Su kullanmanın dezavantajı, tipik olarak mikrosaniye ila on mikrosaniye (μs) aralığında voltajı uzak tutabileceği kısa süredir. Deiyonize su nispeten ucuzdur ve çevre açısından güvenlidir. Bu özellikler, yüksek dielektrik sabiti ile birlikte, suyu büyük kapasitörler oluşturmak için mükemmel bir seçim haline getirir. Belirli bir alan kuvveti için bekleme süresini güvenilir bir şekilde artırmanın bir yolu bulunursa, su kapasitörleri için daha fazla uygulama olacaktır.

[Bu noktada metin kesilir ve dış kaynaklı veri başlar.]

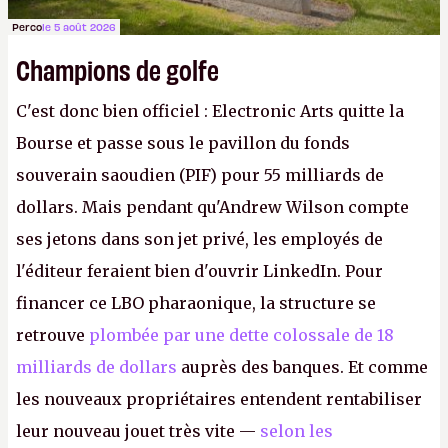
Perco
le 5 août 2026
Champions de golfe
C'est donc bien officiel : Electronic Arts quitte la
Bourse et passe sous le pavillon du fonds
souverain saoudien (PIF) pour 55 milliards de
dollars. Mais pendant qu'Andrew Wilson compte
ses jetons dans son jet privé, les employés de
l'éditeur feraient bien d'ouvrir LinkedIn. Pour
financer ce LBO pharaonique, la structure se
retrouve
plombée par une dette colossale de 18
milliards de dollars
auprès des banques. Et comme
les nouveaux propriétaires entendent rentabiliser
leur nouveau jouet très vite —
selon les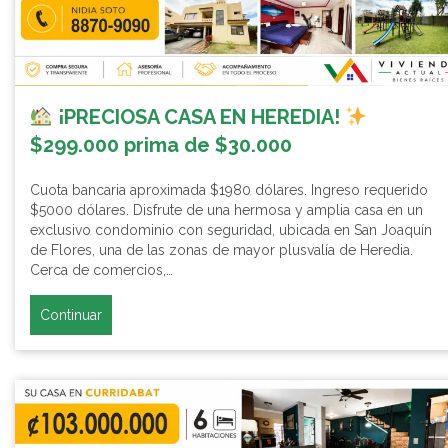
¡PRECIOSA CASA EN HEREDIA!
$299.000 prima de $30.000
Cuota bancaria aproximada $1980 dólares. Ingreso requerido
$5000 dólares. Disfrute de una hermosa y amplia casa en un
exclusivo condominio con seguridad, ubicada en San Joaquín
de Flores, una de las zonas de mayor plusvalía de Heredia.
Cerca de comercios,…
Continuar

Suyun elektrik yükünü uzun süreli depolamak için çok güvenilir bir madde olmadığı gösterilmiştir, bu nedenle endüstriyel uygulamalarda kapasitörler için daha güvenilir malzemeler kullanılmaktadır. Bununla birlikte, su, bir bozulmadan sonra kendi kendini iyileştirme avantajına sahiptir ve su, deiyonize edici bir reçine ve filtrelerden düzenli olarak dolaştırılırsa, kayıp direnci ve dielektrik davranışı stabilize edilebilir. Bu nedenle, aşırı yüksek voltaj ancak çok kısa darbelerin üretilmesi gibi bazı olağandışı durumlarda, bir su kondansatörü pratik bir çözüm olabilir - örneğin deneysel bir Xray darbe cihazında olduğu gibi.

Dielektrik malzeme, elektrik yalıtkanı olan bir malzeme olarak tanımlanır. Elektrik yalıtkanı, yük akışına izin vermeyen bir malzemedir. Yük, elektronlar veya iyonik kimyasal türler olarak akabilir. Bu tanıma göre sıvı su bir elektrik yalıtkanı değildir ve dolayısıyla sıvı su bir dielektrik değildir. Suyun kendi kendine iyonlaşması, su moleküllerinin küçük bir kısmının pozitif ve negatif iyonlara ayrıştığı bir süreçtir. Saf sıvı suya doğal elektriksel iletkenliğini veren bu işlemdir.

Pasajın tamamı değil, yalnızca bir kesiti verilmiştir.